After compilation results

. Variables and constants in RAM (global, static), used 34888 / 80192 bytes (43%)
║ SEGMENT BYTES DESCRIPTION
╠══ DATA 1572 initialized variables
╠══ RODATA 3916 constants
╚══ BSS 29400 zeroed variables
. Instruction RAM (IRAM_ATTR, ICACHE_RAM_ATTR), used 63103 / 65536 bytes (96%)
║ SEGMENT BYTES DESCRIPTION
╠══ ICACHE 32768 reserved space for flash instruction cache
╚══ IRAM 30335 code in IRAM
. Code in flash (default, ICACHE_FLASH_ATTR), used 454992 / 1048576 bytes (43%)
║ SEGMENT BYTES DESCRIPTION
╚══ IROM 454992 code in flash

Interpretation of the results

  1. I can see in the Exception Decoder results that there is something wrong about the particulatte matter sensor (ZH03B). However, I have the same model running without a single error for many months in another PCB version.

  2. It also could be something about the high Instruction RAM (96%)?

Please, let me know what your thoughts are and/or if you need any more information. Thank you!

96% of the Instruction RAM is very tight
note you are using the String class which is normally ok on an ESP8266 but it can fragment memory and if you a low on SRAM give intermittent problems and crash the program
possibly move to an ESP32

1 Like

Thank you for your reply, @horace. Moving to ESP32 would be impossible in this project. Could you advice which maximum percentage of Instruction RAM would be fine? The other ESP8266 that I mention in my original post is 93% full

Actually that is the amount of RAM used by ISR's that are placed in IRAM for the sake of speed. The actual code that is, not the variables, those are placed in normal RAM. It is independent of other RAM and fixed after compile time. One of the first things the program will do is load those functions in to that specific part of RAM. As long as it's less or even to 100% it is all good.

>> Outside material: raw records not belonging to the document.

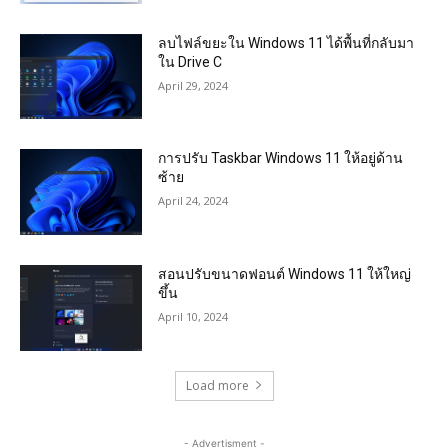
ลบไฟล์ขยะใน Windows 11 ได้พื้นที่กลับมา
ใน Drive C
April 29, 2024
การปรับ Taskbar Windows 11 ให้อยู่ด้าน
ซ้าย
April 24, 2024
สอนปรับขนาดฟอนต์ Windows 11 ให้ใหญ่
ขึ้น
April 10, 2024
Load more
- Advertisment -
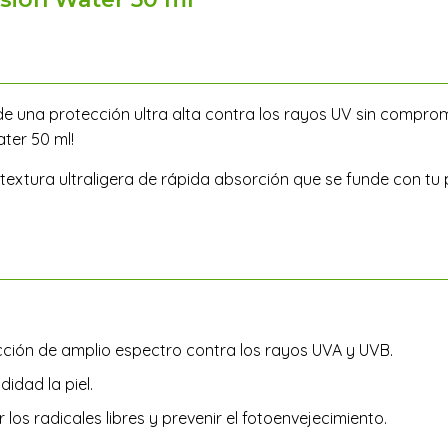
de una protección ultra alta contra los rayos UV sin compro
ter 50 ml!
extura ultraligera de rápida absorción que se funde con tu 
ción de amplio espectro contra los rayos UVA y UVB.
idad la piel.
los radicales libres y prevenir el fotoenvejecimiento.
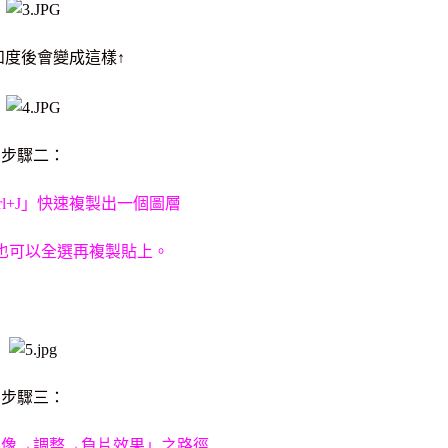
和度後會變成這樣↑
步驟二：
rl+J」快速複製出一個圖層
也可以全選再複製貼上。
步驟三：
影像→調整→負片效果」之路徑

My bet is on an accidental division by zero somewhere here

avg_pm1 = avg_pm1/(sampletime_ms/inst_sampletime_ms);

    avg_pm25 = avg_pm25/(sampletime_ms/inst_sampletime_ms);

    avg_pm10 = avg_pm10/(sampletime_ms/inst_sampletime_ms);
      
    avg_temp = avg_temp/(sampletime_ms/inst_sampletime_ms);

    avg_humid = avg_humid/(sampletime_ms/inst_sampletime_ms);

    avg_tvoc = avg_tvoc/(sampletime_ms/inst_sampletime_ms);

    avg_co2 = avg_co2/(sampletime_ms/inst_sampletime_ms);

    avg_pdif = avg_pdif/(sampletime_ms/inst_sampletime_ms);

Or somewhere else. I don't think those few Strings will cause an issue.

1 Like

Thank you for the answer @Deva_Rishi. Actually, sampletime_ms and inst_sampletime_ms have a constant value defined in the begining of the code; 5000 and 300000 respectively. This would mean that at some point, they become corrupt and get a value of 0. Can this be possible? Under which condition can this happen?

Thank you!

No it isn't, but are there any other possible divisions by zero ?

1 Like

No, there are not other possible divisions by zero in my code. All the possible ones are related to sampletime_ms and inst_sampletime_ms. Any other idea?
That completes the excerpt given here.